I therefore propose a hybrid implementation: a simple Linux-syscall-compatible unikernel, running in a hypervisor, which communicates with the host to perform network and file operations (using hypercalls). Ideally, the bulk of the syscall complexity can be kept to the unikernel layer. The unikernel would be designed to minimise hypercalls, to improve overall system speed: as just one (classic) example, the frequently-used gettimeofday syscall can be implemented entirely inside the virtual machine. The complete system would look like this:

Block diagram

Possible use case: Linux binaries as future-proofed, fixed-interface artefacts

Linus Torvalds is often quoted as saying "We do not break userspace" (though if you click that be warned that he expresses it in classic Linus style, i.e. by ripping into someone). As discussed above, this means that the semantics of the kernel ABI, as defined by the system-call interface, shouldn't change between versions.

This is an important rule for Linux, because the kernel developers do not co-ordinate kernel releases with user-level code -- even fairly low-level code such as the C library. This is in contrast with other systems, such as FreeBSD and macOS, where new kernel releases are tightly co-ordinated with associated user-space changes. However, Linux's ABI stability has other advantages beyond allowing the kernel developers not to get involved in user-space code: it makes it easy, for example, to implement alternative low-level interfaces to the kernel, as can be seen in the variety of libc implementations supporting Linux, or indeed to bypass a low-level interface and communicate directly with the kernel, as the Go programming language does when targeting Linux. And, on the other side, as discussed above, it means that alternative implementations of the Linux syscall interface do not require continuous changes as new versions of Linux are released.
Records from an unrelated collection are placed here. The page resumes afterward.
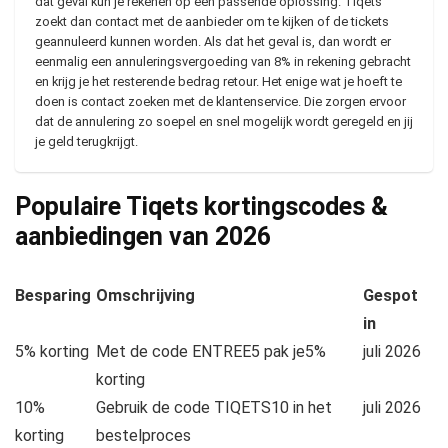
dat geval kun je rekenen op een passende oplossing. Tiqets
zoekt dan contact met de aanbieder om te kijken of de tickets
geannuleerd kunnen worden. Als dat het geval is, dan wordt er
eenmalig een annuleringsvergoeding van 8% in rekening gebracht
en krijg je het resterende bedrag retour. Het enige wat je hoeft te
doen is contact zoeken met de klantenservice. Die zorgen ervoor
dat de annulering zo soepel en snel mogelijk wordt geregeld en jij
je geld terugkrijgt.
Populaire Tiqets kortingscodes &
aanbiedingen van
2026
Besparing
Omschrijving
Gespot
in
5% korting
Met de code ENTREE5 pak je5%
juli 2026
korting
10%
Gebruik de code TIQETS10 in het
juli 2026
korting
bestelproces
There are several classes of program which are difficult to get running on macOS, relatively stable (in that they do not require continuous updates), and which benefit from tight system integration. Commercial tools provided in binary-only formats (such as those required for working with FPGAs or for designing electronic circuit boards) are one example. Another is compilers such as the GNU Compiler Collection: GCC is notoriously difficult to compile for macOS, and typically benefits from direct access to the host filesystem such that running it in a fully-fledged virtual machine is rather painful.

For these sorts of tools, the approach described above seems appropriate: the binary would ship with the Linux-specific libraries it requires, but would otherwise run as a native application, with direct access to the host's filesystem and direct ability both to run host-native binaries, and to have host-native binaries invoke the binary (for example, one could imagine a macOS-native build system which runs a Linux-native C compiler).

Possible problems

WSL2: Microsoft recently replaced WSL with WSL2. WSL2 abandons system-call emulation in favour of virtualisation: unlike the original WSL, WSL2 runs a complete Linux kernel in a virtual machine, behaving rather similarly to Docker on macOS. The stated reasons for the change are to improve filesystem performance and to provide better system-call compatibility. I should investigate whether these issues will also be a problem on macOS. It's worth nothing that Windows has significantly different filesystem semantics than Linux, and the kernel lacks efficient implementations for system calls like fork(): in other words, it may be that the NT kernel is dissimilar from Linux in ways that the macOS kernel is not.

Other work

Noah is a very similar project: it provides a hypervisor which traps Linux system calls and translates them to macOS native calls. It differs from this proposal in a couple of ways: firstly, the system-call emulation runs on the macOS side of the hypervisor, which limits the amount of optimisation that can be done before making hypercalls; more significantly, Noah downloads an entire Linux distribution and runs Linux binaries in a separate "Linux world", with relatively-little synergy with the rest of macOS, rather like a traditional virtual machine.